### Records supplied
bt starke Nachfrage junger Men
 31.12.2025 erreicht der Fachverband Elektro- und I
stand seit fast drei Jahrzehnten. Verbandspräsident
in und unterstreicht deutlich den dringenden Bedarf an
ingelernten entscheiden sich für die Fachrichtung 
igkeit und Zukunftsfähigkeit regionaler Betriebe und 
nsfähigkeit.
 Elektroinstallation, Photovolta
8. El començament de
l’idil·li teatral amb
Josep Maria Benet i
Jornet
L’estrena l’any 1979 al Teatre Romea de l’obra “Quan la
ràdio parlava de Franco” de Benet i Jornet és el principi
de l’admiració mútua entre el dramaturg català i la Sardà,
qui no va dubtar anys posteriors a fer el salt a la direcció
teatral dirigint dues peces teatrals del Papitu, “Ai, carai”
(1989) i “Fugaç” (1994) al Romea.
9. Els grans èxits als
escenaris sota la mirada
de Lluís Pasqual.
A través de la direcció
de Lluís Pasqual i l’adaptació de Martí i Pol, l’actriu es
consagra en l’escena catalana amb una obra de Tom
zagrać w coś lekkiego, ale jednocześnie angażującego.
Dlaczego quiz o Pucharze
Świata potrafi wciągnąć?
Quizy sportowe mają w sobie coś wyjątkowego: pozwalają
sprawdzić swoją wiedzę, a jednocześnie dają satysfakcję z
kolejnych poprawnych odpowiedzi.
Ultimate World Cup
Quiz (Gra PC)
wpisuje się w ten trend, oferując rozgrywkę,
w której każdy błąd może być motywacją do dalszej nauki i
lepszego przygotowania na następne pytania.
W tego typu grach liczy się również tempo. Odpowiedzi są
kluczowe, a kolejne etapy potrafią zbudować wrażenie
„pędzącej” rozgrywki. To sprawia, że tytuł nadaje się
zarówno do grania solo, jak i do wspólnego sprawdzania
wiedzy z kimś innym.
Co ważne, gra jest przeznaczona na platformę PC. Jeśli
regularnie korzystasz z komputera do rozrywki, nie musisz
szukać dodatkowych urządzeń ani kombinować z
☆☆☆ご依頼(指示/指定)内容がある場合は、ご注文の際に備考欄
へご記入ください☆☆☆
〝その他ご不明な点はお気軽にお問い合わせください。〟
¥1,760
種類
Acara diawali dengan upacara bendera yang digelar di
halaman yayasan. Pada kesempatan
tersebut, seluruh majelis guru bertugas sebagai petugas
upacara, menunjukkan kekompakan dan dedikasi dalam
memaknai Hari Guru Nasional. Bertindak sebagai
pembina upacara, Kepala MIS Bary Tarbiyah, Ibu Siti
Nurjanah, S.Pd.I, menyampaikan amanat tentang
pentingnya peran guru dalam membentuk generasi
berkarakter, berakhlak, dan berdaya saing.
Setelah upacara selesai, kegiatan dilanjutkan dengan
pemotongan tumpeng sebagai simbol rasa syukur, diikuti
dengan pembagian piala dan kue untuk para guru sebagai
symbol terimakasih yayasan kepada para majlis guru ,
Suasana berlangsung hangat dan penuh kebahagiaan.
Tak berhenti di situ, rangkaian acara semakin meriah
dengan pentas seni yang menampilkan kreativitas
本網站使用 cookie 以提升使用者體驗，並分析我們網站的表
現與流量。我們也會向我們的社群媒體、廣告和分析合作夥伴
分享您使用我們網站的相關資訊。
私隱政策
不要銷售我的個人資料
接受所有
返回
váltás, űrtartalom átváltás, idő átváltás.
---
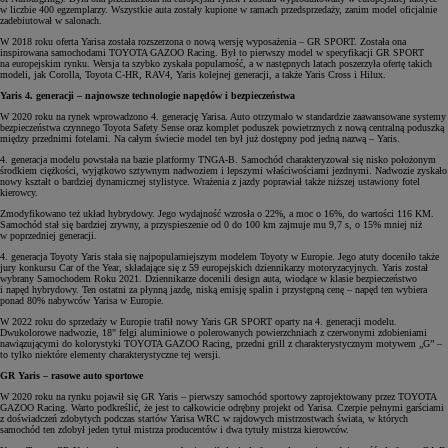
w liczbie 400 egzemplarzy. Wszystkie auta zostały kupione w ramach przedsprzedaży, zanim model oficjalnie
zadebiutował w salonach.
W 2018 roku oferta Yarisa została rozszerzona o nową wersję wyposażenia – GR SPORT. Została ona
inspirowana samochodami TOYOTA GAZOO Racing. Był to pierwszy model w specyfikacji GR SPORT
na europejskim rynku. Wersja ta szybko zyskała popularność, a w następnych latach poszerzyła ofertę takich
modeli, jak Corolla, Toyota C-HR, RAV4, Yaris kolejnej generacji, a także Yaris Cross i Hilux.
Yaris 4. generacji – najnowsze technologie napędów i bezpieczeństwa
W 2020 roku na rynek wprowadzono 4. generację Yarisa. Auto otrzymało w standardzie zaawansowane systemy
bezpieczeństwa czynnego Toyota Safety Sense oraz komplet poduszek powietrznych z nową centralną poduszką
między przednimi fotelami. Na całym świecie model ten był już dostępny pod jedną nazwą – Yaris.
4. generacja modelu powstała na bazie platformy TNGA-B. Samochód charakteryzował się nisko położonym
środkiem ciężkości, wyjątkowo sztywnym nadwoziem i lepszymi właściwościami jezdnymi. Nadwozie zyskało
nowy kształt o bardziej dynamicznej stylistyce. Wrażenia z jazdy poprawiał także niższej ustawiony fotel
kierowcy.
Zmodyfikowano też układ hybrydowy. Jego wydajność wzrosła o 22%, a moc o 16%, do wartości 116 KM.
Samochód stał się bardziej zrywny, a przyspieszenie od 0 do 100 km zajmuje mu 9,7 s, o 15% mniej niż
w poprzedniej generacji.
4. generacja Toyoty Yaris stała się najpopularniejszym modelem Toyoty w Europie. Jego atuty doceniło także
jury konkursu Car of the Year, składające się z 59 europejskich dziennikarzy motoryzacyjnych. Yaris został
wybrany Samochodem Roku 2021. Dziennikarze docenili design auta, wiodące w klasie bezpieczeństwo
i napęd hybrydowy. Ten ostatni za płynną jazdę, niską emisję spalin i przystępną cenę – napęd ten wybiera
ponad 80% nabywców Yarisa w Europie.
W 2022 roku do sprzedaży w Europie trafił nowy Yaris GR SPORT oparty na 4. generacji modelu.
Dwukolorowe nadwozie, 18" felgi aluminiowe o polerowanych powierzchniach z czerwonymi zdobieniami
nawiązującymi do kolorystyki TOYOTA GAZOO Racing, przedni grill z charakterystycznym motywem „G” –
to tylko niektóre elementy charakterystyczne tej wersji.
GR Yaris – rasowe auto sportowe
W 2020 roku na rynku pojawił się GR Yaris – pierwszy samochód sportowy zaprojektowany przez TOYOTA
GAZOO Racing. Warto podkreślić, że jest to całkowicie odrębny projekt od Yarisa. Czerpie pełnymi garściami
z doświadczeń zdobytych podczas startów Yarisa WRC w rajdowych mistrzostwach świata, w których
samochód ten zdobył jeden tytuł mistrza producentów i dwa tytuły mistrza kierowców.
* * *
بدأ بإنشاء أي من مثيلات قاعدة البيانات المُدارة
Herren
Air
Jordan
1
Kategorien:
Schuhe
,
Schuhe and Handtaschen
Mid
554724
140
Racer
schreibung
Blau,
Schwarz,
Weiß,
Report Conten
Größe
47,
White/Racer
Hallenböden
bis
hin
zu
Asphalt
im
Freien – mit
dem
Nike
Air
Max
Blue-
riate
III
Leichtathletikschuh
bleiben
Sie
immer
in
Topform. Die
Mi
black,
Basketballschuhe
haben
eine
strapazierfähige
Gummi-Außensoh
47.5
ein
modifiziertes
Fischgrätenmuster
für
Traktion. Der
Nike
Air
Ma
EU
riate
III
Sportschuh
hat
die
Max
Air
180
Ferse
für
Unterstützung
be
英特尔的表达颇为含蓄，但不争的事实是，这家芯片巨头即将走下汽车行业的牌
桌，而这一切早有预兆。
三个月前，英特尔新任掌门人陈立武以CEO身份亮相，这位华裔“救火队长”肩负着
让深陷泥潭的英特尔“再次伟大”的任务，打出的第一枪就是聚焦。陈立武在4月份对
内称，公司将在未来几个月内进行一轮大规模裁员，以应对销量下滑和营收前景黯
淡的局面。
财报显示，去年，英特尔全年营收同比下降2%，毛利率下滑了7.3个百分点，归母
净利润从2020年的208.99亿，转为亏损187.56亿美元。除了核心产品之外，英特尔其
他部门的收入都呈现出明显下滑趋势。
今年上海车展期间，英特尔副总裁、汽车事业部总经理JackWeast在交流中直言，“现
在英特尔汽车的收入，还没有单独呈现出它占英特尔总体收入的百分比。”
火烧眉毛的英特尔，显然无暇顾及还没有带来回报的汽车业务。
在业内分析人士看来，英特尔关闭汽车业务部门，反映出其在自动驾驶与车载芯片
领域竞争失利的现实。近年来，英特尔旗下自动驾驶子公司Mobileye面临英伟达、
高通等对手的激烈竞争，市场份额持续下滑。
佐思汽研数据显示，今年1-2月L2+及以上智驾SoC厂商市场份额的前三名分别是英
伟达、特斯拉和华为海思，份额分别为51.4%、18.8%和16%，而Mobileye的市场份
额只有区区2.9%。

### Exercise directions
Filter the records for lines holding the string "Jornet". Copy each one.

### Output below
Jornet
ràdio parlava de Franco” de Benet i Jornet és el principi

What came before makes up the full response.